Answer color
Charlie Brown from Peanuts Specials (1965) uses #F2C84B for Shirt in this Toon Tone prompt. RGB is 242, 200, 75; HSB is 45°, 69%, 95%; HSL is 45°, 87%, 62%.
- HEX
- #F2C84B
- RGB
- 242, 200, 75
- HSB
- 45°, 69%, 95%
- Target part
- Shirt
Study Charlie Brown's Shirt color in Toon Tone: #F2C84B, RGB 242, 200, 75, HSB 45°, 69%, 95%, and common wrong guesses.
Charlie Brown from Peanuts Specials (1965) uses #F2C84B for Shirt in this Toon Tone prompt. RGB is 242, 200, 75; HSB is 45°, 69%, 95%; HSL is 45°, 87%, 62%.
#F2C84B
45°, 87%, 62%
Hue leans warmer than the stored answer.
Hue leans cooler than the stored answer.
Saturation drops below the answer.
Brightness climbs past the target.
Brightness falls under the target.
This is a yellow family color with HSB 45°, 69%, 95%. It has mid saturation, so players usually miss by nudging intensity too far; it also has a bright value, so dark guesses are the common miss.
The stored answer is useful because it turns a remembered animation color into measurable values. In play, you only need to match the visible target part, but this page exposes the underlying color model for study.

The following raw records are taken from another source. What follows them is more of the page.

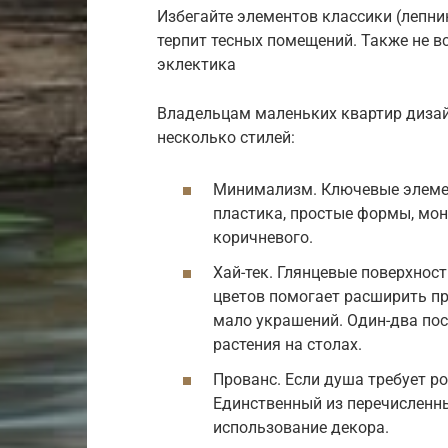
Избегайте элементов классики (лепнин
терпит тесных помещений. Также не 
эклектика
Владельцам маленьких квартир диза
несколько стилей:
Минимализм. Ключевые элемен
пластика, простые формы, мон
коричневого.
Хай-тек. Глянцевые поверхност
цветов помогает расширить пр
мало украшений. Один-два пос
растения на столах.
Прованс. Если душа требует р
Единственный из перечисленны
использование декора.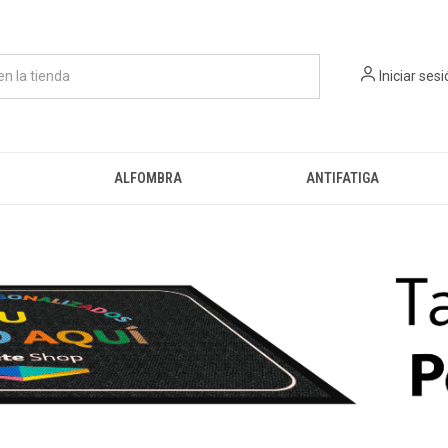
Iniciar ses
ALFOMBRA
ANTIFATIGA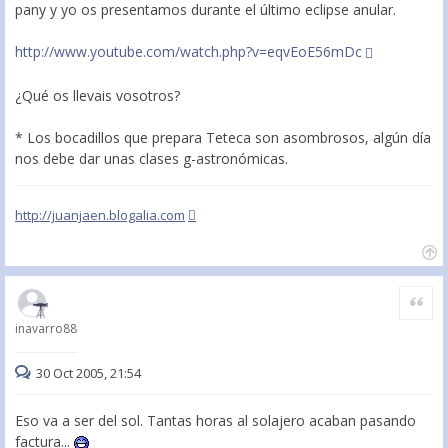
pany y yo os presentamos durante el último eclipse anular.
http://www.youtube.com/watch.php?v=eqvEoE56mDc
¿Qué os llevais vosotros?
* Los bocadillos que prepara Teteca son asombrosos, algún día
nos debe dar unas clases g-astronómicas.
http://juanjaen.blogalia.com
Citar
inavarro88
30 Oct 2005, 21:54
Eso va a ser del sol. Tantas horas al solajero acaban pasando
factura...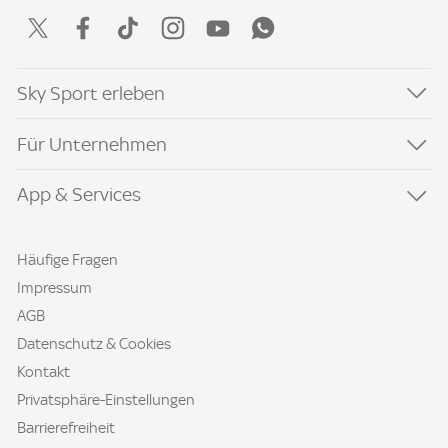
Sky Sport erleben
Für Unternehmen
App & Services
Häufige Fragen
Impressum
AGB
Datenschutz & Cookies
Kontakt
Privatsphäre-Einstellungen
Barrierefreiheit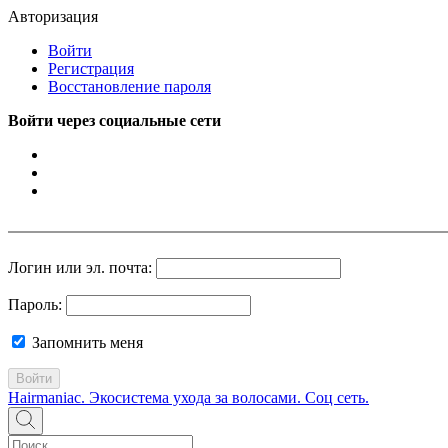
Авторизация
Войти
Регистрация
Восстановление пароля
Войти через социальные сети
Логин или эл. почта:
Пароль:
Запомнить меня
Войти
Hairmaniac. Экосистема ухода за волосами. Соц сеть.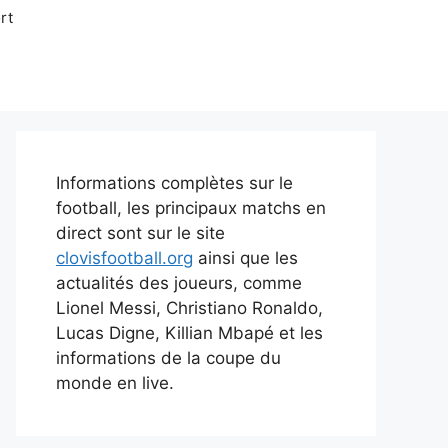
rt
Informations complètes sur le
football, les principaux matchs en
direct sont sur le site
clovisfootball.org
ainsi que les
actualités des joueurs, comme
Lionel Messi, Christiano Ronaldo,
Lucas Digne, Killian Mbapé et les
informations de la coupe du
monde en live.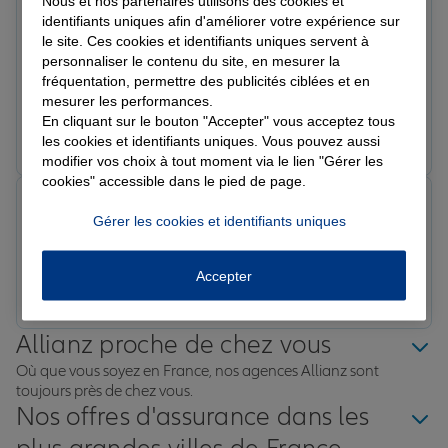
Nous et nos partenaires utilisons des cookies et
Sophie A.
C’est rare de trouver un tel niveau de service
identifiants uniques afin d'améliorer votre expérience sur
Note de 5 sur 5
aujourd’hui. Je recommande vivement cette agence à
le site. Ces cookies et identifiants uniques servent à
Le 24/04/2026 - Agence AUXERRE PAUL BERT
personnaliser le contenu du site, en mesurer la
Acceuil parfait. Merci Madame Gauthier pour votre
toute personne recherchant une assurance fiable avec
fréquentation, permettre des publicités ciblées et en
professionnalisme.
un accompagnement de qualité.
mesurer les performances.
En cliquant sur le bouton "Accepter" vous acceptez tous
Prendre un RDV
Voir l'agence
les cookies et identifiants uniques. Vous pouvez aussi
modifier vos choix à tout moment via le lien "Gérer les
cookies" accessible dans le pied de page.
Supernenito M.
Gérer les cookies et identifiants uniques
Note de 5 sur 5
Le 24/04/2026 - Agence AUXERRE PAUL BERT
Accepter
Prendre un RDV
Voir l'agence
Allianz proche de chez vous
Où que vous soyez en France, nos agences Allianz sont
toujours près de chez vous.
Nos offres d'assurance dans les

Read the values as player advice, not just technical trivia. HSB 45°, 69%, 95% tells you the order of decisions: land in the yellow family, decide how strong the color should feel, then set the lightness. RGB 242, 200, 75 is useful for exact reproduction, but HSB is usually better while you are actively guessing.
Start by naming the broad family: yellow. Move hue until the live recolor lands in that family, then decide whether the prompt looks too pale, too intense, too bright, or too shadowed.
For Charlie Brown, the important cue is Shirt rather than the full character palette. Keeping the target narrow helps your memory choose one answer instead of averaging several colors from the design.
Before you move a slider, say the remembered color in a sentence: "Charlie Brown Shirt is a yellow color that feels ..." Then fill in vivid, dusty, bright, dark, soft, or neutral. That sentence gives your first guess a direction and makes the result card easier to learn from.
Use this Charlie Brown page after a run, not during one. The useful loop is to guess first, read the reveal, then open the study page for a color that surprised you. That keeps Toon Tone a memory game while still giving you a concrete way to improve.
For a second pass, compare Charlie Brown with related characters below. Colors in the same family can still have very different slider behavior: a loud yellow, a dusty yellow, and a nearly neutral gray-yellow are not interchangeable once scoring starts.